Thursday, July 10, 2014

Critter Huntin' With Chris (Day 2, SC 2014)

On the morning of our second day in South Carolina, we visited the farmer's market, and then the Mace Brown Museum of Natural History at the College of Charleston.  The museum was incredible, especially for a small college museum, and they had so much cool stuff that I am in the process of writing a Top Ten post just about the museum.  We will also feature lots of the pictures that I took there in future posts, as a lot of the fossils that they had there are animals that have popped up on the blog, and will likely continue to do so.  Now, though, I'm sure you all are being eaten up from the inside with questions.  "What did you do for the rest of the day, Zack, after you returned from the museum?  I'm sure it was something fascinating, no doubt!"  No doubt.
When we got back, Chris and I decided to go out critter hunting.  The Beckley's live next to a golf course with several small ponds fairly close by, and we decided to look into two of the closest ponds to see if we could find any gators (Alligator mississippiensis) or cottonmouth moccasins (Agkistrodon piscivorous)!  In the first pond, we startled an anhinga (Anhinga anhinga), and it flew up into the trees.  The anhinga is a type of cormorant-like bird, and spends most of its days either swimming through freshwater in search of tasty fish, or sunning itself and preening on the bank.  They are not only very good at swimming underwater due to a reduced buoyancy created by heavy bones and wet feathers, but they are also very good at soaring and riding the thermals, similar in fashion to certain types of raptors.  Turns out, I would be seeing more of this interesting bird on our trip.
In Colorado, it is not altogether uncommon to spot a great blue heron (Ardea herodius) hunting along the banks of a pond or lake, or flying overhead with their impressively elongate neck drawn back in a tight s-curve, reminiscent of certain types of theropod dinosaurs (such as Compsognathus, pictured below).  However, in South Carolina, you can hardly go anywhere without seeing a heron, be it a great blue heron, an egret, or some other type of heron.  Right after spotting the anhinga, we noticed a great blue heron on the opposite bank.  In the picture below you can see the usually majestic bird caught in the not-so-majestic act of shaking itself dry.

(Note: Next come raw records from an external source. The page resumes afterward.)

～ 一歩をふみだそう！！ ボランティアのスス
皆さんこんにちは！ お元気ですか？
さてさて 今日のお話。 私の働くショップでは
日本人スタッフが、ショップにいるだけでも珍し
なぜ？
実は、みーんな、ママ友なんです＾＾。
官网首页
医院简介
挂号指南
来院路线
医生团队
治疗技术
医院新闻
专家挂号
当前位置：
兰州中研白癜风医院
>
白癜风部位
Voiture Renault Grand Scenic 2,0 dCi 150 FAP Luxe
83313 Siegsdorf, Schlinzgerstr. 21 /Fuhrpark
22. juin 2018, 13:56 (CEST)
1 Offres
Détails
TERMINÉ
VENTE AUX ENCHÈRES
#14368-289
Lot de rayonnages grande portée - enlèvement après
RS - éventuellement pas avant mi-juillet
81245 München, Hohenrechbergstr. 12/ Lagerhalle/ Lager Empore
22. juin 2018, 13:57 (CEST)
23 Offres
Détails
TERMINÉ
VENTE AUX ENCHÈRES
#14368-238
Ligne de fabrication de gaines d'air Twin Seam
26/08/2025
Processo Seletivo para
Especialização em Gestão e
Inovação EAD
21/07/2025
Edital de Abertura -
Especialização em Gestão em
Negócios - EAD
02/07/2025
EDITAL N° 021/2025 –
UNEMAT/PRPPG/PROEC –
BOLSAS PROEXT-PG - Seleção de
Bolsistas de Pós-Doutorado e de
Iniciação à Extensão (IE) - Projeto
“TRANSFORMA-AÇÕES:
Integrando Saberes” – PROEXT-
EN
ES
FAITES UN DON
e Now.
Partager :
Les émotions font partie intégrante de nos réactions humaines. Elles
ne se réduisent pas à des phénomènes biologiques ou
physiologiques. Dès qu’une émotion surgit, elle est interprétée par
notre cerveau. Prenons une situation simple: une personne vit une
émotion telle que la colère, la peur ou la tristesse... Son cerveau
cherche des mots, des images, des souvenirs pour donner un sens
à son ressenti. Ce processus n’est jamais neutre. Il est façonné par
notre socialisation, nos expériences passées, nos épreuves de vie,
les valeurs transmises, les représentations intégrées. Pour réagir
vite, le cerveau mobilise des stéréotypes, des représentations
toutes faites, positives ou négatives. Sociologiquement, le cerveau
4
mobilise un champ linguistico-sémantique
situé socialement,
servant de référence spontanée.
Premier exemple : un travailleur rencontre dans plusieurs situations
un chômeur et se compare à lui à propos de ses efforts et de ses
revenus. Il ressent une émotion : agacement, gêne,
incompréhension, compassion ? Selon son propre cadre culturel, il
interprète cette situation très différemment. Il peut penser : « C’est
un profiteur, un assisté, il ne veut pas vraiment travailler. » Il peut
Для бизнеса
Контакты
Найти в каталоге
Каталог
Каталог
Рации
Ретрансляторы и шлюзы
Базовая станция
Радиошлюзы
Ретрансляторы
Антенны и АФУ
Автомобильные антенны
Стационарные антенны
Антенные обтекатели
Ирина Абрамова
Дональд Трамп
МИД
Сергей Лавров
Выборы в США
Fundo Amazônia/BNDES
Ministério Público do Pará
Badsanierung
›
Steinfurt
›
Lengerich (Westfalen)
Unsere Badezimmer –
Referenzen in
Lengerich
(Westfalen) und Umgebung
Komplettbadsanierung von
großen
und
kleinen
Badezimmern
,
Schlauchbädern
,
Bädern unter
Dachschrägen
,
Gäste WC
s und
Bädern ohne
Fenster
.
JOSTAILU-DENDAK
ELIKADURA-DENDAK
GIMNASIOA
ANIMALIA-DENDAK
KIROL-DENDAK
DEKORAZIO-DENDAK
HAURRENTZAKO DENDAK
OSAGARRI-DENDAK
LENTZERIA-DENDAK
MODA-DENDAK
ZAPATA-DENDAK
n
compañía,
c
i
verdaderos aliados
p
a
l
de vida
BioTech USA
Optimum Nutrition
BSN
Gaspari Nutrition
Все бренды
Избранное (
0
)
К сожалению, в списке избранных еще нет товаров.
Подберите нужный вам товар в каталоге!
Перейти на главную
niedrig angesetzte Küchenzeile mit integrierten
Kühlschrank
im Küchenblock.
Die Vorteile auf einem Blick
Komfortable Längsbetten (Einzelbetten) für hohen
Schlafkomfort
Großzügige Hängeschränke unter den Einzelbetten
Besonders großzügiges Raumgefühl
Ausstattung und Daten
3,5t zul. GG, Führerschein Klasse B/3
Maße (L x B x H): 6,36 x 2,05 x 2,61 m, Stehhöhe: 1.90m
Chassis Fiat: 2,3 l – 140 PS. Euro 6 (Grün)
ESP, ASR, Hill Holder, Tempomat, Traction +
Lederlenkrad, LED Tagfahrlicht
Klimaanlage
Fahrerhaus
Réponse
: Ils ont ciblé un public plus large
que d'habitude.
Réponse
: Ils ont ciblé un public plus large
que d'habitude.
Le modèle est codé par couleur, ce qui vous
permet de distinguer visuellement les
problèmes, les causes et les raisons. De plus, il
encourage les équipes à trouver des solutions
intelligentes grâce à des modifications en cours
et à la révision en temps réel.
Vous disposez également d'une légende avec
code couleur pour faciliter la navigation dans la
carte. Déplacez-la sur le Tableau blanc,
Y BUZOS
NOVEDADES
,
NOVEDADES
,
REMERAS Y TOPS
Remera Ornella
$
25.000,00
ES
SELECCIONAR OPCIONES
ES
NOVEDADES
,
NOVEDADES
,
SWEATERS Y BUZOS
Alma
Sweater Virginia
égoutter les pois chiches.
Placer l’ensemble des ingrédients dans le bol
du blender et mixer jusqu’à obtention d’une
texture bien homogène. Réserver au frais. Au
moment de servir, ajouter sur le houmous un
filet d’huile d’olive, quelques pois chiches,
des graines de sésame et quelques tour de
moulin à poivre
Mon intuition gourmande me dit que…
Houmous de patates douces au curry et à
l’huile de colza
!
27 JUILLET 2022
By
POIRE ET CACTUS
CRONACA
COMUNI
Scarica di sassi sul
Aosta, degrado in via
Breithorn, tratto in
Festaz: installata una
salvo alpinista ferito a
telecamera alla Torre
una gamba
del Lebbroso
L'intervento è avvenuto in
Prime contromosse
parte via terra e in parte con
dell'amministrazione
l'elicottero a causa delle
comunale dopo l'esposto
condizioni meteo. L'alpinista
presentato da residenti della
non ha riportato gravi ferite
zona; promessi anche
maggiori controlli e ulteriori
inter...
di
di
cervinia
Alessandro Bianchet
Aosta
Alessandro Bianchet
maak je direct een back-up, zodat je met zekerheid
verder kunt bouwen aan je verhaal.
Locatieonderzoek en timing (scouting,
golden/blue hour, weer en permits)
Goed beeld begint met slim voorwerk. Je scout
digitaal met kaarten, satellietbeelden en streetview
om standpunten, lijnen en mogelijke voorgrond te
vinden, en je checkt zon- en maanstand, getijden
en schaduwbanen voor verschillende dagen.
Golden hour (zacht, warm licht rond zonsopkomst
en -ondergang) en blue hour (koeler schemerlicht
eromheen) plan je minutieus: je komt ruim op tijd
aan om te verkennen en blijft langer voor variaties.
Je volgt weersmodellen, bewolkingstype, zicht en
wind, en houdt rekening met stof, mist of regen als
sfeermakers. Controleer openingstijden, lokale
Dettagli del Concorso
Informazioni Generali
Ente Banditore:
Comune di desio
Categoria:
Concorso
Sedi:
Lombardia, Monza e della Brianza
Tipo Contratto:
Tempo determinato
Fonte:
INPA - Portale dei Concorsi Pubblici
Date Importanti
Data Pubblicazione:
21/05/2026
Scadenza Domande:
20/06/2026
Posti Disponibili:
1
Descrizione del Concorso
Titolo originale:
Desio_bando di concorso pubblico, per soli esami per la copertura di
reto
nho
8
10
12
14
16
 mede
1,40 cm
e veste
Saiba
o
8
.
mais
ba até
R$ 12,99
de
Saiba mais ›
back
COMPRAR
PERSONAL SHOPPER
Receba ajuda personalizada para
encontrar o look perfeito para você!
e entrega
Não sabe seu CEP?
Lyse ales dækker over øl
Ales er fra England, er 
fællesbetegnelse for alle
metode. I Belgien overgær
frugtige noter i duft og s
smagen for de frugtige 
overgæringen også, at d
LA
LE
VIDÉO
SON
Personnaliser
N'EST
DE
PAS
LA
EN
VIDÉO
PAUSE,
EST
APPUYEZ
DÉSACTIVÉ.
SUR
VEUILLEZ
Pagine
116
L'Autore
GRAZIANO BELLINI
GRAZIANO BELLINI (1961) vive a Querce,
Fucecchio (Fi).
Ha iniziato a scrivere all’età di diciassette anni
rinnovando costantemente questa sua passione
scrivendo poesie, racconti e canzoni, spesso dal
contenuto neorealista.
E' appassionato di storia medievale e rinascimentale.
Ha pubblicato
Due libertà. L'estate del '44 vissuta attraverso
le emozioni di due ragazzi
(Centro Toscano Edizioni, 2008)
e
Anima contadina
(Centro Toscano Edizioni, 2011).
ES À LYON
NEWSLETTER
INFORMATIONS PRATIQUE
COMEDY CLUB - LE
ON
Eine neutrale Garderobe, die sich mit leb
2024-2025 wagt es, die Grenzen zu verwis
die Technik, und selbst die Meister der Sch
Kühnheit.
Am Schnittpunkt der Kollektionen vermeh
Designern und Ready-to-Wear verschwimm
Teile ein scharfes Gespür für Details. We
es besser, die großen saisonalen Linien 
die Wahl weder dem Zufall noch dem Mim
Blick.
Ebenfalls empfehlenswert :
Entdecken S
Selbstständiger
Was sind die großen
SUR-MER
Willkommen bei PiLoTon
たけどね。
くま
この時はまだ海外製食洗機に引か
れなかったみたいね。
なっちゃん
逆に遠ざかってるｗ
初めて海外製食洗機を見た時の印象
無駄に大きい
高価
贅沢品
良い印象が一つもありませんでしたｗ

A picture of a first generation cast of Compsognathus from the Solnhofen Quarry of Germany.  Although this animal almost certainly lived a very different lifestyle than the anhinga, it is interesting to compare the necks of these two animals.  You can also compare the anhinga's neck with the neck of another theropod dinosaur Coelophysis (who has a neck more similar to a heron's than that of Compsognathus) by clicking HERE to check out a short feature we did on this dinosaur awhile back.  This cast is a first generation cast in the collections of the Morrison Natural History Museum.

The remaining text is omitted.